Section 4(1) incorporates the concept of gratuity being a reward for long, continuous, and meritorious service. Adverting to the definition of continuous service under section 2A, the insertion of the new sub-section was consequent on the legislative intervention suggested by the Supreme Court in Lalappa Lingappa v. Laxmi Vishnu Textile Mills Ltd (AIR 1981-SC 852). As I said in my earlier post, it is only for the specific purpose of arriving at the actual number of days worked in a particular period of time in order to ascertain the entitlement of gratuity for that period. In other words, the emphasis in Section 4(1) is on continuity of employment, whereas in Section 2A, it is on uninterrupted employment.
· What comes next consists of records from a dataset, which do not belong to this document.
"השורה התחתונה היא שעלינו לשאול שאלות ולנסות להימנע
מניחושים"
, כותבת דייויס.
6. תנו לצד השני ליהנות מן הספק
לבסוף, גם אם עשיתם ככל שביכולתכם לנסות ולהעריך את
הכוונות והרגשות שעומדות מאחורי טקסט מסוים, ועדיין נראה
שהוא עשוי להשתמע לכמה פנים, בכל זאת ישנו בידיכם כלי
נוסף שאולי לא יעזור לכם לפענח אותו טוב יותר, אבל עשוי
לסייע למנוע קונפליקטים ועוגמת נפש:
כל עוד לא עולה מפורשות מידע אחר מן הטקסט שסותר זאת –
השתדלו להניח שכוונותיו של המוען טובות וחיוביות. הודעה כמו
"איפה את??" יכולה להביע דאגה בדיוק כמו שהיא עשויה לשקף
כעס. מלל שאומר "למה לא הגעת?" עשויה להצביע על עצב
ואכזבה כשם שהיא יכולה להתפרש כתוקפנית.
Supreme Court Judgments on Gratuity
While considering the eligibility of a workman for gratuity on voluntary resignation in Dharshan Engg Works v. Controlling Authority (1983 Lab IC), the Supreme Court held that the minimum period of qualifying service for 5 years by a workman for being eligible for gratuity on voluntary resignation under section 4(b) of the Act could not be stamped as sufficiently long minimum in the context of making him stick to the employer. In construing the word 'workman' in section 33C(2) of the Industrial Disputes Act, 1947, in National Building Construction Corporation case (AIR 1972 SC 1579), the Supreme Court held that the word included a dismissed workman also, though in the definition of that word a dismissed workman is included only for the purpose of industrial disputes under section 10. Again quoting yet two other judgments of the Honorable Supreme Court in AIR 1997 SC 628 and ONGC (1997) 2 SCC 42, I conclude my reply with the following observations of the Supreme Court:
"While interpreting a definition, it has to be borne in mind that the interpretation placed on it should not only not be repugnant to the context, it should also be such as would aid the achievement of the purpose which is sought to be served by the Act. A construction which would defeat or was likely to defeat the purpose of the Act has to be ignored and not accepted."
Thank you.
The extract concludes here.